_Task to complete_
Filter these entries down to lines holding "Forum".

Top of Material provided

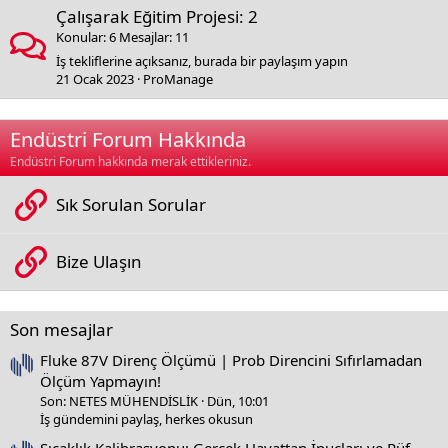
Çalışarak Eğitim Projesi: 2
Konular
6
Mesajlar
11
İş tekliflerine açıksanız, burada bir paylaşım yapın
21 Ocak 2023
ProManage
Endüstri Forum Hakkında
Endüstri Forum hakkında merak ettikleriniz.
Sık Sorulan Sorular
Bize Ulaşın
Son mesajlar
Fluke 87V Direnç Ölçümü | Prob Direncini Sıfırlamadan
Ölçüm Yapmayın!
Son: NETES MÜHENDİSLİK
Dün, 10:01
İş gündemini paylaş, herkes okusun
Sıcaklık Kalibrasyonu: Gerçek Hayattan İpuçları ve Püf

Bottom of Material provided

_Exercise response_
Endüstri Forum Hakkında
Endüstri Forum hakkında merak ettikleriniz.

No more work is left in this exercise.